Only the lines below from the one containing "ich bin keine Ressource, die jemandem gehört." through the one containing "kandidati për president, i cili më pa" belong in the answer, set down exactly, with the pictures left out.

_Page-level text extractions_.
*** Begin section ***

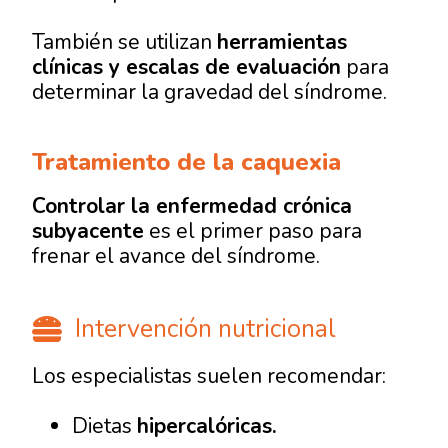
También se utilizan
herramientas
clínicas y escalas de evaluación
para
determinar la gravedad del síndrome.
Tratamiento de la caquexia
Controlar la enfermedad crónica
subyacente
es el primer paso para
frenar el avance del síndrome.
Intervención nutricional
Los especialistas suelen recomendar:
Dietas
hipercalóricas.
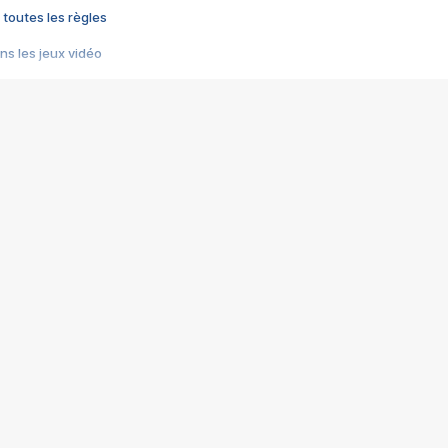
 toutes les règles
s les jeux vidéo
us choquant de Rockstar ? - Le scandale BULLY
e plus moche de Steam
du RÊVE tourne au CAUCHEMAR
pendant 8 heures
it… à tort
umiliés par un jeu vidéo
ire - Final Fantasy 8
ti un empire - Age of Empires
story DOFUS
tard, il crée l'un des pires jeux de tous les temps, MindsEye.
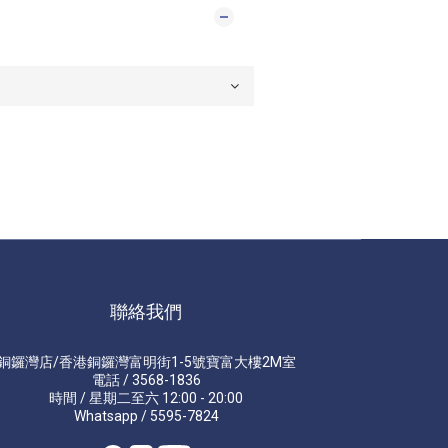
聯絡我們
銅鑼灣店/香港銅鑼灣富明街1-5號寶富大樓2M室
電話 / 3568-1836
時間 / 星期二至六 12:00 - 20:00
Whatsapp / 5595-7824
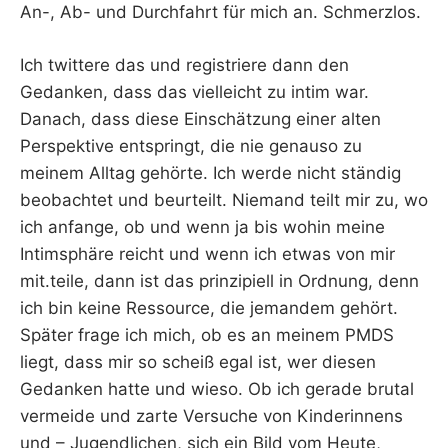
An-, Ab- und Durchfahrt für mich an. Schmerzlos.
Ich twittere das und registriere dann den
Gedanken, dass das vielleicht zu intim war.
Danach, dass diese Einschätzung einer alten
Perspektive entspringt, die nie genauso zu
meinem Alltag gehörte. Ich werde nicht ständig
beobachtet und beurteilt. Niemand teilt mir zu, wo
ich anfange, ob und wenn ja bis wohin meine
Intimsphäre reicht und wenn ich etwas von mir
mit.teile, dann ist das prinzipiell in Ordnung, denn
ich bin keine Ressource, die jemandem gehört.
Später frage ich mich, ob es an meinem PMDS
liegt, dass mir so scheiß egal ist, wer diesen
Gedanken hatte und wieso. Ob ich gerade brutal
vermeide und zarte Versuche von Kinderinnens
und – Jugendlichen, sich ein Bild vom Heute,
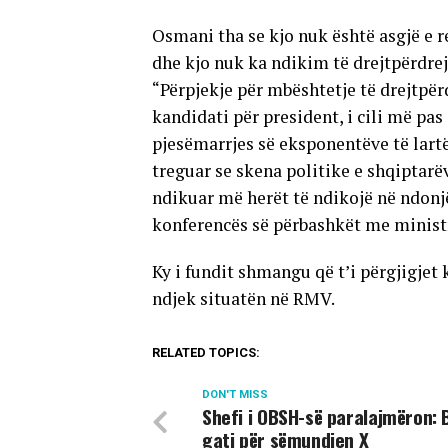
Osmani tha se kjo nuk është asgjë e r
dhe kjo nuk ka ndikim të drejtpërdrej
“Përpjekje për mbështetje të drejtpë
kandidati për president, i cili më pa
pjesëmarrjes së eksponentëve të lart
treguar se skena politike e shqiptarë
ndikuar më herët të ndikojë në ndonj
konferencës së përbashkët me ministri
Ky i fundit shmangu që t’i përgjigjet 
ndjek situatën në RMV.
RELATED TOPICS:
DON'T MISS
Shefi i OBSH-së paralajmëron: 
gati për sëmundjen X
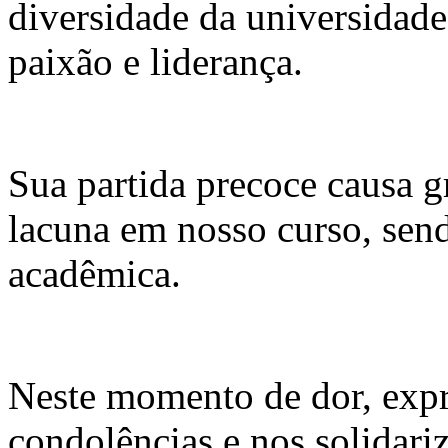
diversidade da universidad
paixão e liderança.
Sua partida precoce causa 
lacuna em nosso curso, sen
acadêmica.
Neste momento de dor, expr
condolências e nos solidari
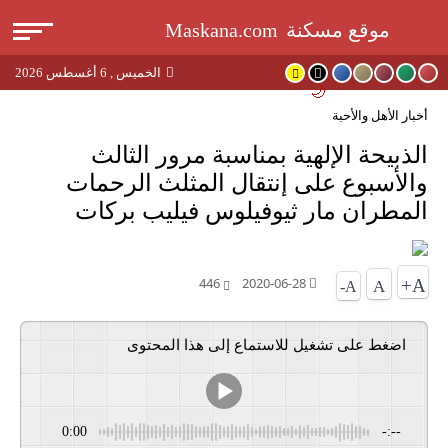
القا
موقع مسكنة
Maskana.com
الخميس , 6 أغسطس 2026
بحث
🌙
أخبار الأهل والأحبة
عن
الذبيحة الإلهية بمناسبة مرور الثالث
والأسبوع على إنتقال المثلث الرحمات
المطران مار ثيوفيلوس فيليب بركات
446
2020-06-28
A+
A
A-
اضغط على تشغيل للاستماع إلى هذا المحتوى
0:00
-:--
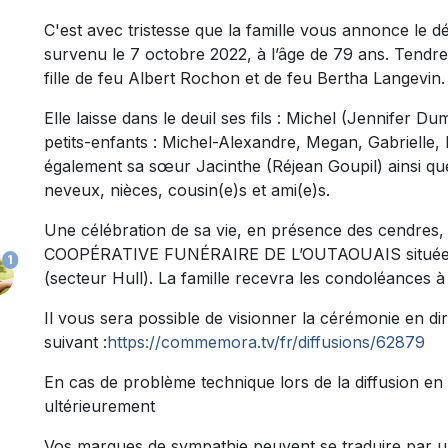
C'est avec tristesse que la famille vous annonce le
survenu le 7 octobre 2022, à l’âge de 79 ans. Tendre 
fille de feu Albert Rochon et de feu Bertha Langevin.
Elle laisse dans le deuil ses fils : Michel (Jennifer 
petits-enfants : Michel-Alexandre, Megan, Gabrielle, Ev
également sa sœur Jacinthe (Réjean Goupil) ainsi qu
neveux, nièces, cousin(e)s et ami(e)s.
Une célébration de sa vie, en présence des cendres, a
COOPÉRATIVE FUNÉRAIRE DE L’OUTAOUAIS située au
1
(secteur Hull). La famille recevra les condoléances 
Il vous sera possible de visionner la cérémonie en dire
suivant :
https://commemora.tv/fr/diffusions/62879
En cas de problème technique lors de la diffusion en 
ultérieurement
Vos marques de sympathie peuvent se traduire par 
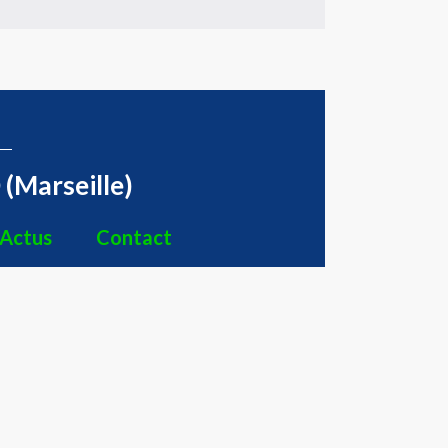
(Marseille)
Actus
Contact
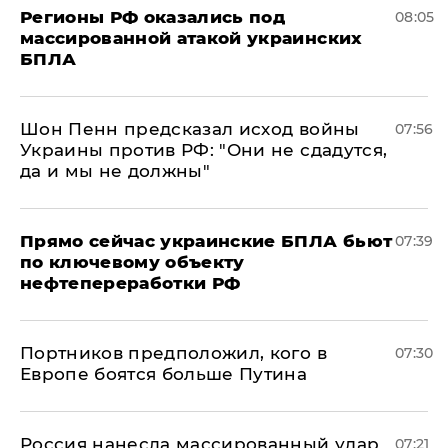
Регионы РФ оказались под
08:05
массированной атакой украинских
БПЛА
Шон Пенн предсказал исход войны
07:56
Украины против РФ: "Они не сдадутся,
да и мы не должны"
Прямо сейчас украинские БПЛА бьют
07:39
по ключевому объекту
нефтепереработки РФ
Портников предположил, кого в
07:30
Европе боятся больше Путина
Россия нанесла массированный удар
07:21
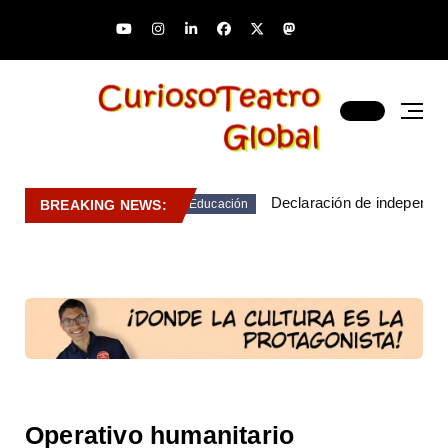
Declaración de independen
BREAKING NEWS:
Educación
Operativo humanitario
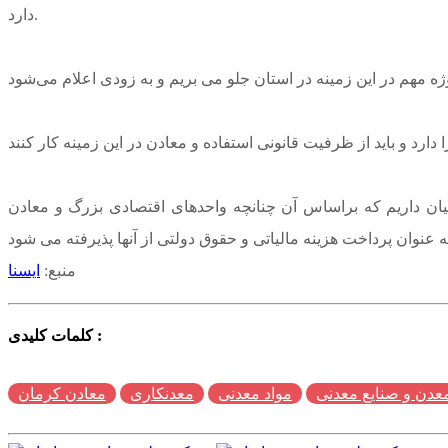
دارد.
ان داریم که براساس آن چنانچه واحدهای اقتصادی بزرگ و معادن
منبع:
ایسنا
کلمات کلیدی :
عدن و صنایع معدنی
مواد معدنی
معدنکاری
معادن کرمان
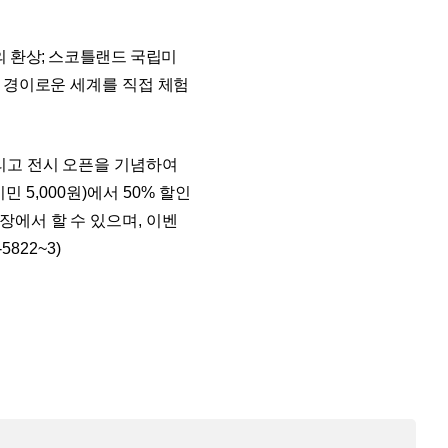
의 환상
;
스코틀랜드 국립미
 경이로운 세계를 직접 체험
리고
전시 오픈을 기념하여
시민
5,000
원
)
에서
50%
할인
장에서 할 수 있으며
,
이벤
-5822~3)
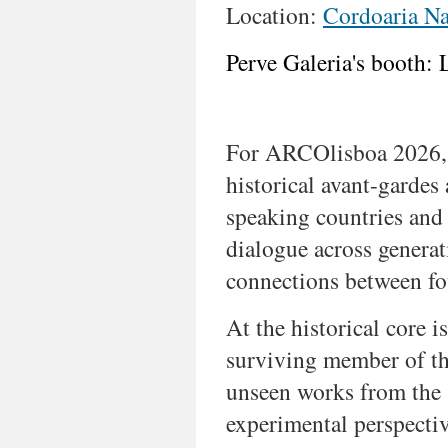
nuanced
Location:
Cordoaria Na
vision
of
Perve Galeria's booth:
Lusophone
and
Global
South
art.
For ARCOlisboa 2026, P
Featuring
historical avant-garde
works
from
speaking countries and 
the
dialogue across genera
1960s
to
connections between fou
2025
across
At the historical core i
painting,
sculpture,
surviving member of th
textiles,
unseen works from the 
photography,
and
experimental perspectiv
works
on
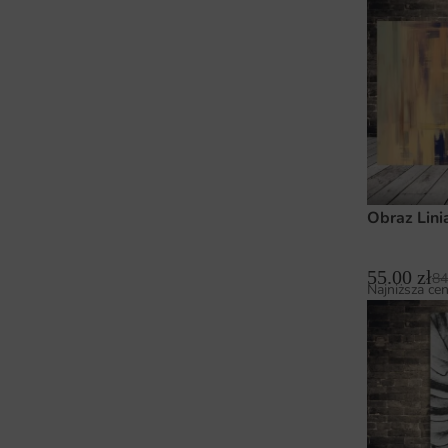
Obraz Lini
55.00
zł
84
Najniższa cen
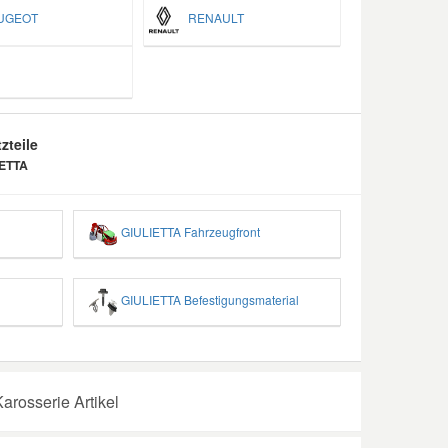
GEOT
RENAULT
zteile
IETTA
GIULIETTA Fahrzeugfront
GIULIETTA Befestigungsmaterial
osserie Artikel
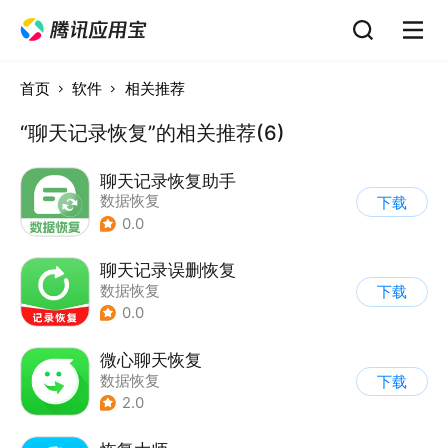
首页
软件
相关推荐
“聊天记录恢复”的相关推荐(6)
聊天记录恢复助手
数据恢复
下载
0.0
聊天记录误删恢复
数据恢复
下载
0.0
微心聊天恢复
数据恢复
下载
2.0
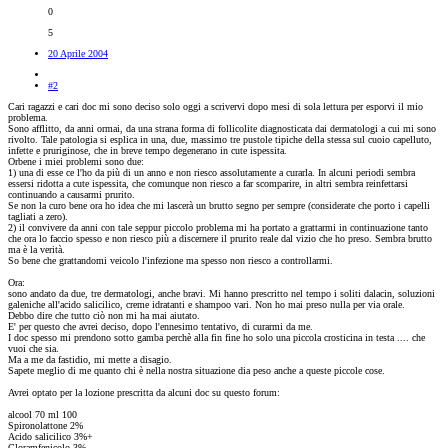
0
5
20 Aprile 2004
#2
Cari ragazzi e cari doc mi sono deciso solo oggi a scrivervi dopo mesi di sola lettura per esporvi il mio
problema.
Sono afflitto, da anni ormai, da una strana forma di follicolite diagnosticata dai dermatologi a cui mi sono
rivolto. Tale patologia si esplica in una, due, massimo tre pustole tipiche della stessa sul cuoio capelluto,
infette e pruriginose, che in breve tempo degenerano in cute ispessita.
Orbene i miei problemi sono due:
1) una di esse ce l'ho da più di un anno e non riesco assolutamente a curarla. In alcuni periodi sembra
essersi ridotta a cute ispessita, che comunque non riesco a far scomparire, in altri sembra reinfettarsi
continuando a causarmi prurito.
Se non la curo bene ora ho idea che mi lascerà un brutto segno per sempre (considerate che porto i capelli
tagliati a zero).
2) il convivere da anni con tale seppur piccolo problema mi ha portato a grattarmi in continuazione tanto
che ora lo faccio spesso e non riesco più a discernere il prurito reale dal vizio che ho preso. Sembra brutto
ma è la verità.
So bene che grattandomi veicolo l'infezione ma spesso non riesco a controllarmi.
Ora:
sono andato da due, tre dermatologi, anche bravi. Mi hanno prescritto nel tempo i soliti dalacin, soluzioni
galeniche all'acido salicilico, creme idratanti e shampoo vari. Non ho mai preso nulla per via orale.
Debbo dire che tutto ciò non mi ha mai aiutato.
E' per questo che avrei deciso, dopo l'ennesimo tentativo, di curarmi da me.
I doc spesso mi prendono sotto gamba perchè alla fin fine ho solo una piccola crosticina in testa .... che
vuoi che sia.
Ma a me da fastidio, mi mette a disagio.
Sapete meglio di me quanto chi è nella nostra situazione dia peso anche a queste piccole cose.
Avrei optato per la lozione prescritta da alcuni doc su questo forum:
alcool 70 ml 100
Spironolattone 2%
Acido salicilico 3%+
Cloramfenicolo 3%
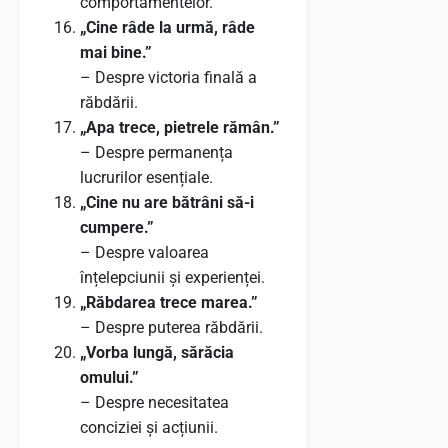
comportamentelor.
„Cine râde la urmă, râde
mai bine.”
– Despre victoria finală a
răbdării.
„Apa trece, pietrele rămân.”
– Despre permanența
lucrurilor esențiale.
„Cine nu are bătrâni să-i
cumpere.”
– Despre valoarea
înțelepciunii și experienței.
„Răbdarea trece marea.”
– Despre puterea răbdării.
„Vorba lungă, sărăcia
omului.”
– Despre necesitatea
conciziei și acțiunii.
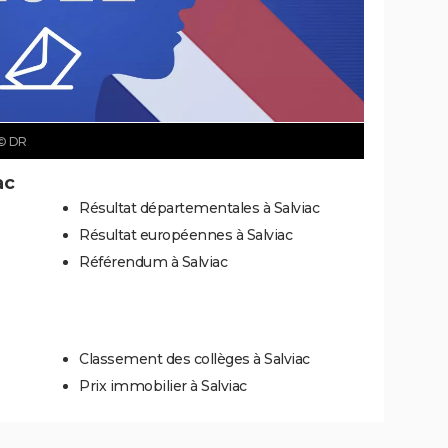
© DR
ac
Résultat départementales à Salviac
Résultat européennes à Salviac
Référendum à Salviac
Classement des collèges à Salviac
Prix immobilier à Salviac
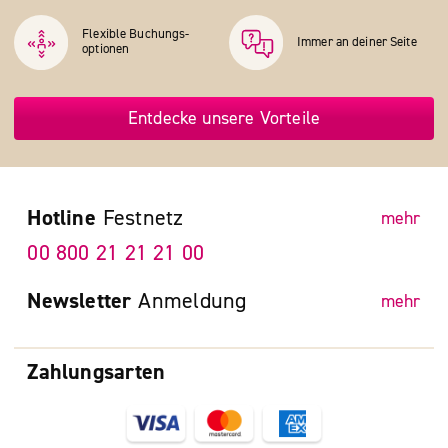
Flexible Buchungs­
Immer an deiner Seite
optionen
Entdecke unsere Vorteile
Hotline
Festnetz
mehr
00 800 21 21 21 00
Newsletter
Anmeldung
mehr
Zahlungsarten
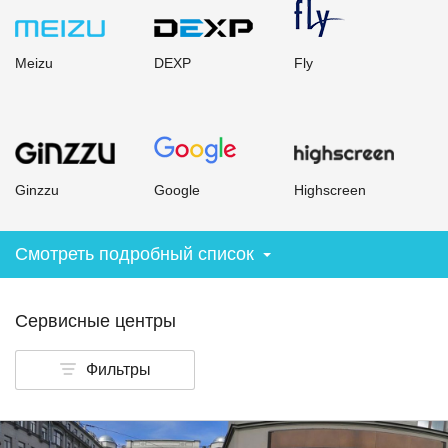
Meizu
DEXP
Fly
Ginzzu
Google
Highscreen
Смотреть подробный список
Сервисные центры
Фильтры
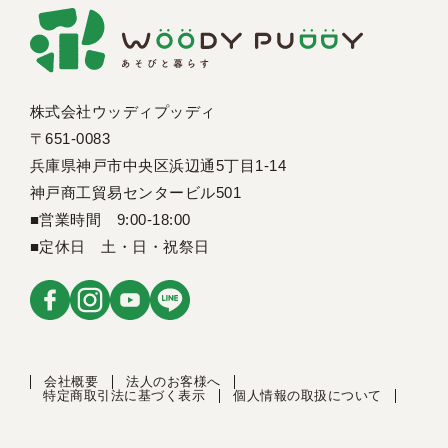
株式会社ウッディプッディ
〒651-0083
兵庫県神戸市中央区浜辺通5丁目1-14
神戸商工貿易センタービル501
■営業時間 9:00-18:00
■定休日 土・日・祝祭日
会社概要
法人のお客様へ
特定商取引法に基づく表示
個人情報の取扱について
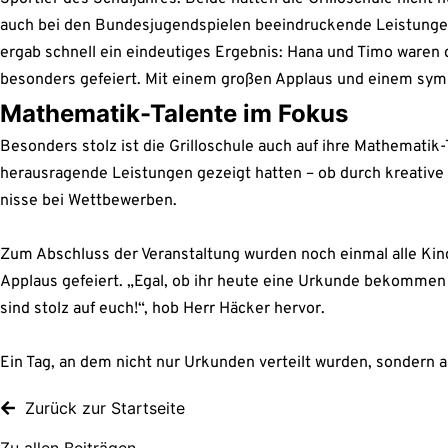
auch bei den Bun­des­ju­gend­spie­len beein­dru­cken­de Leis­tun­g
ergab schnell ein ein­deu­ti­ges Ergeb­nis: Hana und Timo waren d
beson­ders gefei­ert. Mit einem gro­ßen Applaus und einem sym­bo­
Mathe­ma­tik-Talen­te im Fokus
Beson­ders stolz ist die Gril­lo­schu­le auch auf ihre Mathe­ma­ti
her­aus­ra­gen­de Leis­tun­gen gezeigt hat­ten – ob durch krea­ti­v
nis­se bei Wett­be­wer­ben.
Zum Abschluss der Ver­an­stal­tung wur­den noch ein­mal alle Kin
Applaus gefei­ert. „Egal, ob ihr heu­te eine Urkun­de bekom­men ha
sind stolz auf euch!“, hob Herr Häcker her­vor.
Ein Tag, an dem nicht nur Urkun­den ver­teilt wur­den, son­dern 
Zurück zur Start­sei­te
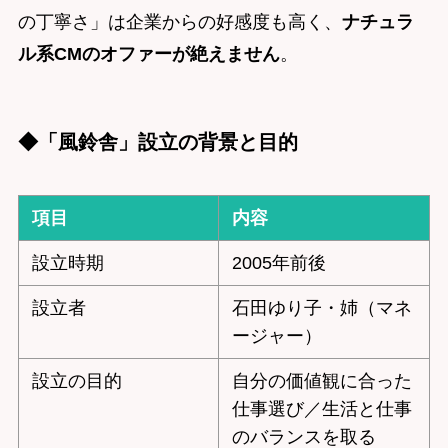
の丁寧さ」は企業からの好感度も高く、
ナチュラ
ル系CMのオファーが絶えません
。
◆「風鈴舎」設立の背景と目的
項目
内容
設立時期
2005年前後
設立者
石田ゆり子・姉（マネ
ージャー）
設立の目的
自分の価値観に合った
仕事選び／生活と仕事
のバランスを取る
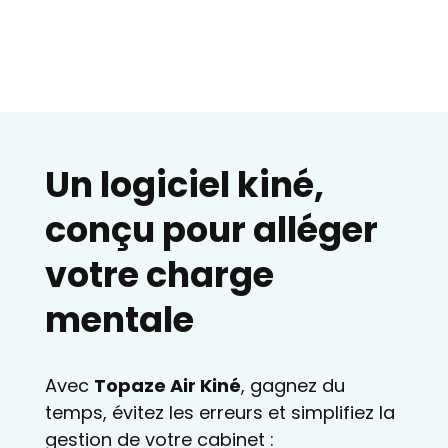
Un logiciel kiné,
conçu pour alléger
votre charge
mentale
Avec
Topaze Air Kiné
, gagnez du
temps, évitez les erreurs et simplifiez la
gestion de votre cabinet :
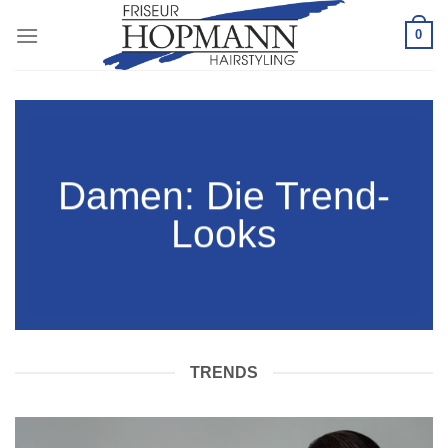
Zum
0
Inhalt
springen
Damen: Die Trend-
Looks
TRENDS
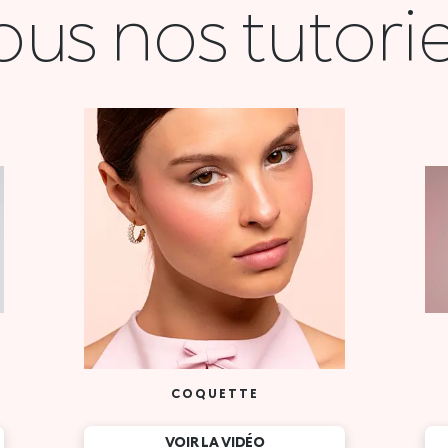
ous nos tutorie
COQUETTE
VOIR LA VIDÉO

*** End section ***

_WRITTEN ANSWER_.
ich bin keine Ressource, die jemandem gehört.
Später frage ich mich, ob es an meinem PMDS
liegt, dass mir so scheiß egal ist, wer diesen
Gedanken hatte und wieso. Ob ich gerade brutal
vermeide und zarte Versuche von Kinderinnens
und – Jugendlichen, sich ein Bild vom Heute,
Osmani tha se kjo nuk është asgjë e r
dhe kjo nuk ka ndikim të drejtpërdrej
“Përpjekje për mbështetje të drejtpë
kandidati për president, i cili më pa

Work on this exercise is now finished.